> [TASK REQUIREMENTS]: What you return must be the full data, repeated verbatim, with no pictures in it.
====== ENTRIES SUPPLIED
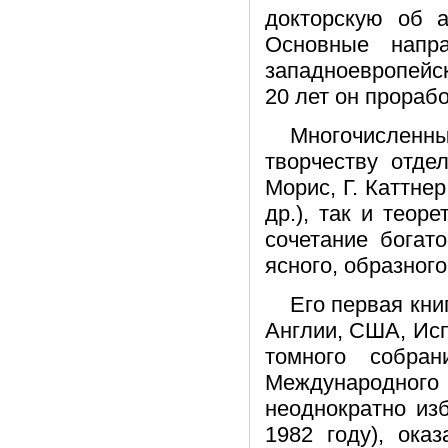
докторскую об а
Основные напра
западноевропейс
20 лет он прораб
Многочисленн
творчеству отде
Морис, Г. Каттнер
др.), так и теор
сочетание богат
ясного, образного
Его первая кни
Англии, США, Исп
томного собра
Международного 
неоднократно из
1982 году), ока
============
> [RESULT FOR THIS TASK]:
докторскую об а
Основные напра
западноевропейс
20 лет он прораб
Многочисленн
творчеству отде
Морис, Г. Каттнер
др.), так и теор
сочетание богат
ясного, образного
Его первая кни
Англии, США, Исп
томного собра
Международного 
неоднократно из
1982 году), ока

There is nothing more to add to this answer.